Immagine di copertina
Violante Guidotti Bentivoglio con il marito Carlo Calenda e il figlio. Credit: ansa foto

“La possibilità di allontanare da me una fine che sembrava stesse lì ad aspettarmi, me l’ha data uno sconosciuto che per puro altruismo mi ha donato il suo midollo osseo – racconta – Quello che so di lui? Pochissimo: che al momento della donazione aveva 19 anni, 3 più di quanti ne abbia mio figlio ora. Nient’altro: non conosco il nome, né ho mai visto la sua faccia, e non so dove vive. Ma quel ragazzo è il mio angelo custode”. Lo racconta Violante Guidotti Bentivoglio, moglie di Carlo Calenda, al convegno romano 30 anni di ADMO. È il racconto di una donna salvata dalla leucemia grazie a un giovane sconosciuto.

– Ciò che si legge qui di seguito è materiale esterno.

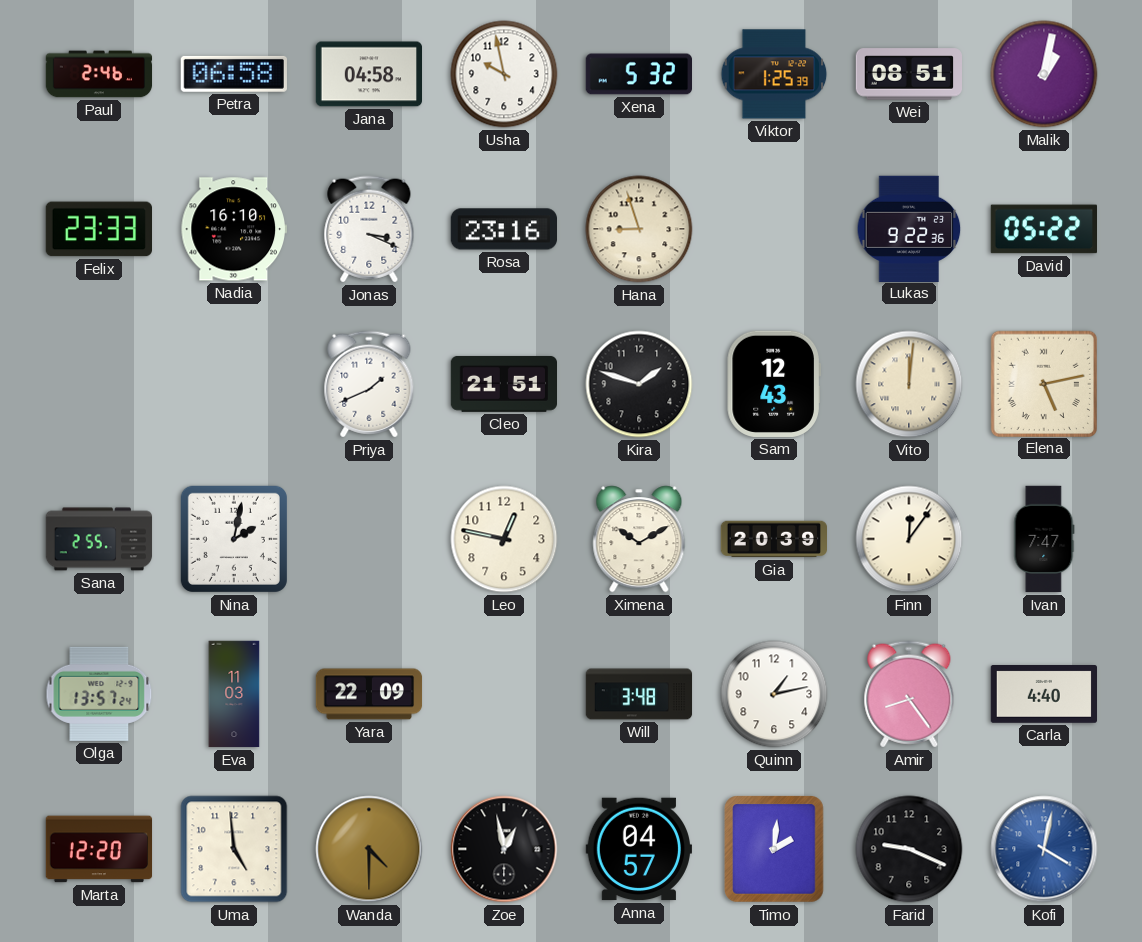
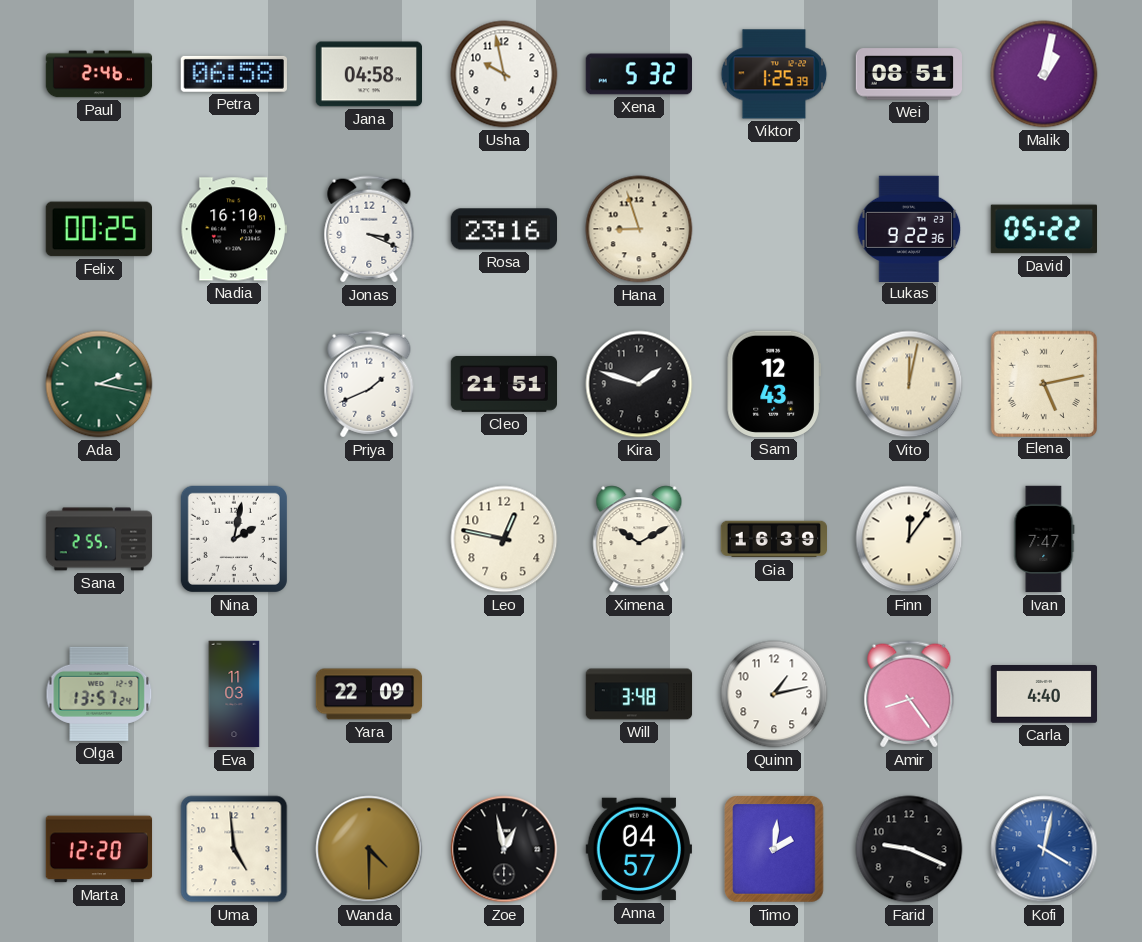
Felix: 23:33 -> 00:25
Ada: none -> 2:17
Vito: 12:01 -> 12:02
Gia: 20:39 -> 16:39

Violante Guidotti Bentivoglio è nata a Forlimpopoli, comune della provincia di Forlì e Cesena, nel 1973, da una famiglia di origini nobiliari. A 18 anni ha conosciuto quello che poi sarebbe diventato suo marito, ha studiato Giurisprudenza alla Sapienza di Roma e, una volta conseguita la laurea, ha iniziato una carriera da manager.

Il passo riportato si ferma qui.